*** Information provided Section Begins ***

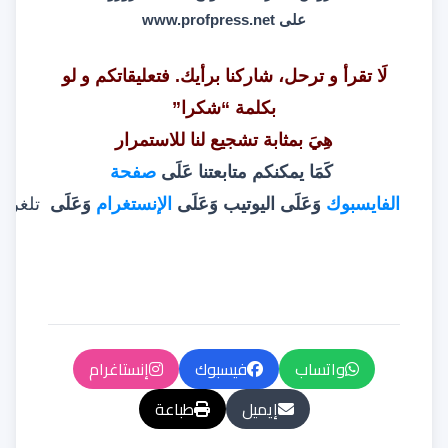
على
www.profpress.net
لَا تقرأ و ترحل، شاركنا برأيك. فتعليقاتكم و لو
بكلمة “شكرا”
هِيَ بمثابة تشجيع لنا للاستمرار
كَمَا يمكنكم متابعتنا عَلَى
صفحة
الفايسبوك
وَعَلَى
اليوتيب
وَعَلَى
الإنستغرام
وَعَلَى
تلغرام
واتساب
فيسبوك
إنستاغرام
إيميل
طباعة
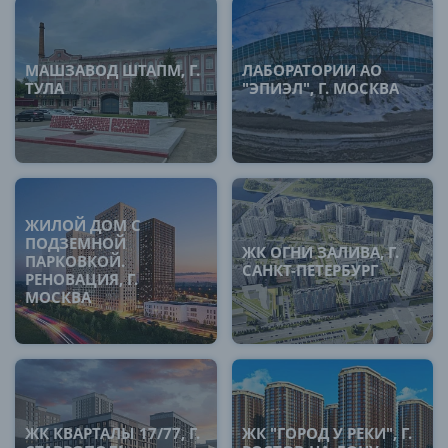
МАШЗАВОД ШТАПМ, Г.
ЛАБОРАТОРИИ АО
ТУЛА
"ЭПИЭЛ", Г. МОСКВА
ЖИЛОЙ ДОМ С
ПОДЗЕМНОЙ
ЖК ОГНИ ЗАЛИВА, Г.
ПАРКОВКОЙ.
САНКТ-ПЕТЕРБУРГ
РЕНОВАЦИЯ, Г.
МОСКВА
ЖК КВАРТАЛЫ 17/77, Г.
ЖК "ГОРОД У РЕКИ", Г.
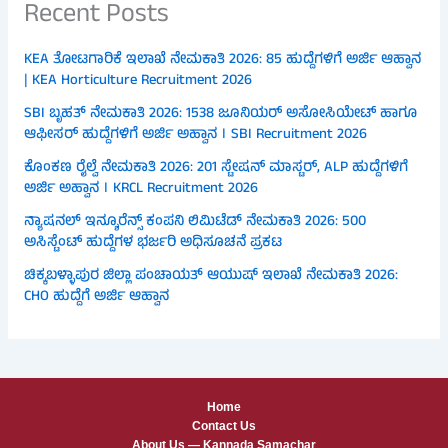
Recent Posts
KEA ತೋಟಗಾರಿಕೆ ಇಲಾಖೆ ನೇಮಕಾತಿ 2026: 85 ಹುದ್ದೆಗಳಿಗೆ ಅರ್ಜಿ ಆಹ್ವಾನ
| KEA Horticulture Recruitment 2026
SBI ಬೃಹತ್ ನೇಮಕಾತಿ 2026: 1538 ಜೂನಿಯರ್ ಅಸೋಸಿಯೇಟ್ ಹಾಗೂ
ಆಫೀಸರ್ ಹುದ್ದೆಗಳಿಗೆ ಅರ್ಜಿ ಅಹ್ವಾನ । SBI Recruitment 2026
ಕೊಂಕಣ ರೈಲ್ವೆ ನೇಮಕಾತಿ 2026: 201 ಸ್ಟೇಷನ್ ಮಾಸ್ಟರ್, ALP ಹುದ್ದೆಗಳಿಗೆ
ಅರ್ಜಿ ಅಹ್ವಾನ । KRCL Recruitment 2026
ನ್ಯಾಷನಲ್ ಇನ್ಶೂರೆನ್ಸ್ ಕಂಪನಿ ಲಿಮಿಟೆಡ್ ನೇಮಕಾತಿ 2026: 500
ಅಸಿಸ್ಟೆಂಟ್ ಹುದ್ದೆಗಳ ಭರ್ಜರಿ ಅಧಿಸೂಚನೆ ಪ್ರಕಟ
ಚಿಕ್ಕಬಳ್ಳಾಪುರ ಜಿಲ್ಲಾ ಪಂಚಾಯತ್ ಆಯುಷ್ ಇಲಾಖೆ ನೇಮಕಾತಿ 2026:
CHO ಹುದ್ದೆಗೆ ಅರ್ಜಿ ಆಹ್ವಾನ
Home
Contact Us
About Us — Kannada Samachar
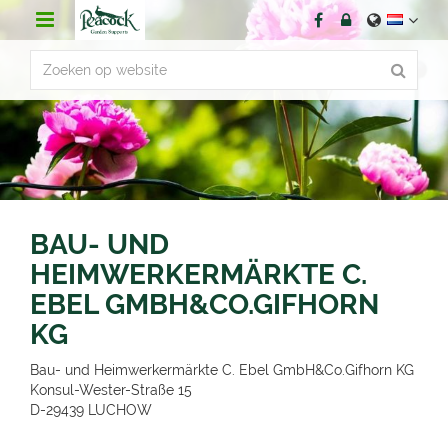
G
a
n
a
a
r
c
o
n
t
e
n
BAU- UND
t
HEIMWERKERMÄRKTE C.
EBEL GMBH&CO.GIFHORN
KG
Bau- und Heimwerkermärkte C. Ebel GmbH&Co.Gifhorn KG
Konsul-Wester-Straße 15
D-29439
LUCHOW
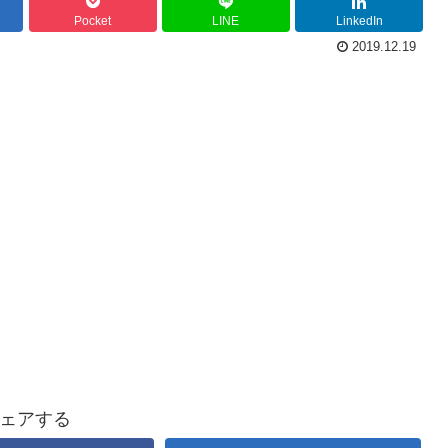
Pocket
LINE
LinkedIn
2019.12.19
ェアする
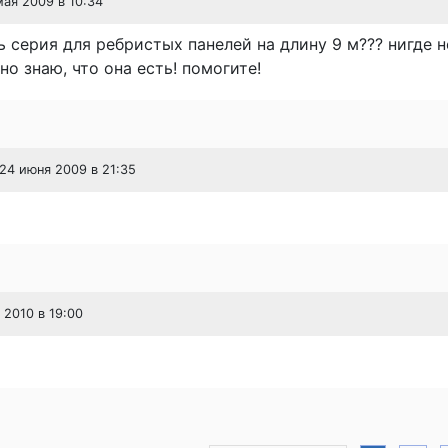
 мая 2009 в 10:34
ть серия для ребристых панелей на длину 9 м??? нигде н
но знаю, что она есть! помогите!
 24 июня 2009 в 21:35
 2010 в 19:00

*** Information provided Section Ends ***

• [Required work] Each entry above should come back word for word, and no picture should come with it.

• [Exercise output]
على
www.profpress.net
لَا تقرأ و ترحل، شاركنا برأيك. فتعليقاتكم و لو
بكلمة “شكرا”
هِيَ بمثابة تشجيع لنا للاستمرار
كَمَا يمكنكم متابعتنا عَلَى
صفحة
الفايسبوك
وَعَلَى
اليوتيب
وَعَلَى
الإنستغرام
وَعَلَى
تلغرام
واتساب
فيسبوك
إنستاغرام
إيميل
طباعة
МАШЗАВОД ШТАПМ, Г.
ЛАБОРАТОРИИ АО
ТУЛА
"ЭПИЭЛ", Г. МОСКВА
ЖИЛОЙ ДОМ С
ПОДЗЕМНОЙ
ЖК ОГНИ ЗАЛИВА, Г.
ПАРКОВКОЙ.
САНКТ-ПЕТЕРБУРГ
РЕНОВАЦИЯ, Г.
МОСКВА
ЖК КВАРТАЛЫ 17/77, Г.
ЖК "ГОРОД У РЕКИ", Г.
Recent Posts
KEA ತೋಟಗಾರಿಕೆ ಇಲಾಖೆ ನೇಮಕಾತಿ 2026: 85 ಹುದ್ದೆಗಳಿಗೆ ಅರ್ಜಿ ಆಹ್ವಾನ
| KEA Horticulture Recruitment 2026
SBI ಬೃಹತ್ ನೇಮಕಾತಿ 2026: 1538 ಜೂನಿಯರ್ ಅಸೋಸಿಯೇಟ್ ಹಾಗೂ
ಆಫೀಸರ್ ಹುದ್ದೆಗಳಿಗೆ ಅರ್ಜಿ ಅಹ್ವಾನ । SBI Recruitment 2026
ಕೊಂಕಣ ರೈಲ್ವೆ ನೇಮಕಾತಿ 2026: 201 ಸ್ಟೇಷನ್ ಮಾಸ್ಟರ್, ALP ಹುದ್ದೆಗಳಿಗೆ
ಅರ್ಜಿ ಅಹ್ವಾನ । KRCL Recruitment 2026
ನ್ಯಾಷನಲ್ ಇನ್ಶೂರೆನ್ಸ್ ಕಂಪನಿ ಲಿಮಿಟೆಡ್ ನೇಮಕಾತಿ 2026: 500
ಅಸಿಸ್ಟೆಂಟ್ ಹುದ್ದೆಗಳ ಭರ್ಜರಿ ಅಧಿಸೂಚನೆ ಪ್ರಕಟ
ಚಿಕ್ಕಬಳ್ಳಾಪುರ ಜಿಲ್ಲಾ ಪಂಚಾಯತ್ ಆಯುಷ್ ಇಲಾಖೆ ನೇಮಕಾತಿ 2026:
CHO ಹುದ್ದೆಗೆ ಅರ್ಜಿ ಆಹ್ವಾನ
Home
Contact Us
About Us — Kannada Samachar
G
a
n
a
a
r
c
o
n
t
e
n
BAU- UND
t
HEIMWERKERMÄRKTE C.
EBEL GMBH&CO.GIFHORN
KG
Bau- und Heimwerkermärkte C. Ebel GmbH&Co.Gifhorn KG
Konsul-Wester-Straße 15
D-29439
LUCHOW
Pocket
LINE
LinkedIn
2019.12.19
ェアする
 мая 2009 в 10:34
ть серия для ребристых панелей на длину 9 м??? нигде н
но знаю, что она есть! помогите!
 24 июня 2009 в 21:35
 2010 в 19:00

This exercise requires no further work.